We distinguished canonical RDD (A-to-G and C-to-T) from non-canonical RDD (other base changes). As the sequencing process was not strand-specific, the complement bases of canonical changes were also considered as canonical (i.e. T-to-C and G-to-A).
When comparing our datasets before and after filtering, we observed a clear enrichment in canonical changes throughout successive filters, which was reassuring in terms of results accuracy (Fig 2). Before filtering, all possible base changes were represented, at a frequency ranging from 5% to 20% (Fig 2). Altogether, canonical base changes represented 50% of RDD candidates. After filtering, canonical base changes represented all modifications except one, at position chr6: 29787642. This non-canonical A-to-C position seemed to be the result of a misalignment involving an alternative splice-site. This position was selected for pyrosequencing validation.

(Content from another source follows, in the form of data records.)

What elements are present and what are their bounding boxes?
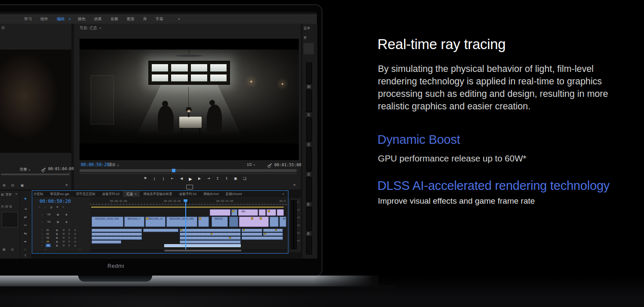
- source-export-frame-icon[interactable]: ▣: [21, 183, 24, 187]
- workspace-tab-assembly[interactable]: 组件: [36, 16, 52, 22]
- video-clip[interactable]: B00: [238, 209, 258, 216]
- track-output-icon[interactable]: ▣: [56, 240, 58, 243]
- workspace-tab-graphics[interactable]: 图形: [123, 16, 139, 22]
- program-zoom-select[interactable]: 适合 ▾: [108, 162, 119, 167]
- sequence-tab[interactable]: 片定制: [32, 192, 47, 196]
- audio-clip[interactable]: [242, 233, 262, 236]
- timeline-ruler[interactable]: 00:00:45:00 00:00:50:00 00:00:55:00 00:0: [90, 199, 287, 205]
- sequence-tab[interactable]: 调色出Xml: [200, 192, 222, 196]
- snap-magnet-icon[interactable]: ∩: [45, 206, 46, 208]
- track-label-a1[interactable]: A1: [46, 229, 49, 231]
- sequence-tab[interactable]: 嵌套序列 02: [99, 192, 123, 196]
- mute-icon[interactable]: M: [63, 240, 64, 243]
- lock-icon[interactable]: ∩: [41, 244, 43, 247]
- track-label-a5-selected[interactable]: A5: [46, 244, 51, 247]
- razor-tool[interactable]: ✂: [22, 223, 28, 227]
- lock-icon[interactable]: ∩: [41, 240, 43, 243]
- mic-icon[interactable]: ψ: [74, 244, 76, 247]
- solo-icon[interactable]: S: [68, 229, 70, 231]
- mute-icon[interactable]: M: [63, 229, 64, 231]
- solo-icon[interactable]: S: [68, 244, 70, 247]
- nest-toggle-icon[interactable]: ⊢: [39, 206, 41, 208]
- source-add-button-icon[interactable]: +: [65, 183, 68, 187]
- track-output-icon[interactable]: ▣: [56, 233, 58, 235]
- zoom-handle-icon[interactable]: ○: [79, 248, 81, 251]
- play-button-icon[interactable]: ▶: [187, 177, 194, 181]
- track-label-a2[interactable]: A2: [46, 233, 49, 235]
- track-label-a3[interactable]: A3: [46, 236, 49, 239]
- video-clip[interactable]: B002C055_130101_R6S: [166, 217, 197, 227]
- video-clip[interactable]: B001C031_1: [124, 217, 144, 227]
- audio-clip[interactable]: [242, 236, 283, 240]
- audio-clip[interactable]: [92, 240, 121, 244]
- track-output-icon[interactable]: ▣: [57, 220, 59, 223]
- linked-selection-icon[interactable]: ▥: [50, 206, 52, 208]
- timeline-tab-overflow-icon[interactable]: »: [279, 192, 288, 196]
- workspace-tab-editing[interactable]: 编辑: [52, 16, 69, 22]
- workspace-menu-icon[interactable]: ≡: [69, 17, 74, 21]
- project-panel-header[interactable]: 箱: 首页: [1, 192, 12, 197]
- audio-clip[interactable]: [143, 229, 178, 232]
- solo-icon[interactable]: S: [68, 240, 70, 243]
- slip-tool[interactable]: ⇆: [22, 232, 28, 236]
- pen-tool[interactable]: ✒: [22, 240, 28, 244]
- marker-icon[interactable]: ⚑: [56, 206, 58, 208]
- sequence-tab[interactable]: 邪不压正定制: [73, 192, 99, 196]
- track-output-icon[interactable]: ▣: [56, 244, 58, 247]
- video-clip[interactable]: [229, 217, 238, 227]
- video-clip[interactable]: [239, 217, 269, 227]
- track-label-a4[interactable]: A4: [46, 240, 49, 243]
- extract-icon[interactable]: ↧: [223, 177, 230, 181]
- audio-clip[interactable]: [180, 229, 241, 232]
- sequence-tab[interactable]: 音频VOcmf: [222, 192, 245, 196]
- new-bin-icon[interactable]: ▤: [3, 248, 6, 251]
- track-label-v3[interactable]: V3: [47, 213, 50, 216]
- go-to-out-icon[interactable]: ⇥: [205, 177, 212, 181]
- mic-icon[interactable]: ψ: [74, 240, 76, 243]
- mark-out-icon[interactable]: }: [160, 177, 167, 181]
- mute-icon[interactable]: M: [63, 244, 64, 247]
- source-tab-fragment[interactable]: 源: [1, 25, 5, 30]
- lift-icon[interactable]: ↥: [214, 177, 221, 181]
- mic-icon[interactable]: ψ: [74, 233, 76, 235]
- track-output-icon[interactable]: ▣: [56, 236, 58, 239]
- button-editor-toggle[interactable]: [186, 185, 193, 189]
- solo-icon[interactable]: S: [68, 233, 70, 235]
- timeline-timecode[interactable]: 00:00:50:20: [40, 198, 71, 204]
- mute-icon[interactable]: M: [63, 233, 64, 235]
- audio-clip[interactable]: [180, 240, 241, 244]
- track-select-tool[interactable]: ⇥: [22, 207, 28, 211]
- video-clip[interactable]: B001C0: [212, 217, 228, 227]
- audio-clip[interactable]: [242, 229, 262, 232]
- lock-icon[interactable]: ∩: [41, 213, 43, 216]
- program-tab[interactable]: 节目: 汇总 ≡: [80, 25, 101, 31]
- sequence-tab-active[interactable]: 汇总≡: [123, 191, 140, 197]
- panel-menu-icon[interactable]: ≡: [135, 192, 136, 195]
- program-current-timecode[interactable]: 00:00:50:20: [81, 162, 109, 167]
- eye-icon[interactable]: ◉: [65, 220, 67, 223]
- workspace-tab-color[interactable]: 颜色: [74, 16, 90, 22]
- step-back-icon[interactable]: ◀: [178, 177, 185, 181]
- comparison-view-icon[interactable]: ❏: [241, 177, 248, 181]
- workspace-tab-libraries[interactable]: 库: [139, 16, 151, 22]
- video-clip[interactable]: [210, 209, 230, 216]
- source-zoom-select[interactable]: 完整 ▾: [20, 167, 30, 172]
- rail-label-more[interactable]: 更: [304, 35, 307, 40]
- ripple-edit-tool[interactable]: ⇄: [22, 215, 28, 219]
- audio-clip[interactable]: [92, 236, 142, 240]
- audio-clip[interactable]: [263, 229, 283, 232]
- track-label-v2[interactable]: V2: [47, 220, 50, 223]
- timeline-scrollbar-handle[interactable]: [164, 250, 242, 251]
- lock-icon[interactable]: ∩: [41, 220, 43, 223]
- workspace-overflow-icon[interactable]: »: [178, 17, 180, 21]
- export-frame-icon[interactable]: ▣: [232, 177, 239, 181]
- go-to-in-icon[interactable]: ⇤: [169, 177, 176, 181]
- source-scrubber[interactable]: [1, 174, 70, 175]
- project-thumbnail[interactable]: [2, 212, 18, 227]
- panel-menu-icon[interactable]: ≡: [99, 27, 101, 30]
- add-marker-icon[interactable]: ⚑: [142, 177, 149, 181]
- program-scrubber[interactable]: [80, 169, 297, 172]
- video-clip[interactable]: A001C002_130101_R2S: [92, 217, 123, 227]
- sequence-tab[interactable]: 审讯室xiu gai: [47, 192, 73, 196]
- program-add-button-icon[interactable]: +: [293, 183, 296, 187]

Among the canonical modifications, we found only A-to-G or its complement T-to-C modifications, and no C-to-T conversion.
We then characterized the RDD candidates with regards to their putative functional features.
Functional RDD and tissue expression
Three RDD sites, located on CYFIP2, GRIA2 and COG3, were potentially functional, because these changes are non-synonymous, and thus potentially have deleterious effects on the encoded protein. Most of the remaining candidates are located in gene introns, upstream or downstream regions of genes (Table 2, Fig 3).
By using 5 different in silico predictors of the amino-acids substitutions’ putative effects, we showed that none of the 3 non-synonymous substitutions was likely to be deleterious (Table 3). These substitutions were localized in highly conserved regions of the proteins (S1 Fig). A striking observation is that the K/E editing site affecting the CYFIP2 gene changes an amino-acid conserved between all examined vertebrate species into an amino-acid which is coded without editing by the genomic sequence of Ray-finned fishes.
Characterization of candidates
We designed primers for 14 RDD candidates corresponding to 9 genomic regions, comprising missense variants, intron, upstream or downstream regions, intergenic positions, and the remaining non-canonical modification. We first confirmed the homozygous status of the 14 selected RDD sites in DNA by Sanger sequencing. Their RDD status was then tested by pyrosequencing, and 13 RDD candidates were confirmed as edited loci (Fig 4). It is interesting to note that the unique site not validated by pyrosequencing corresponds to the non-canonical RDD candidate.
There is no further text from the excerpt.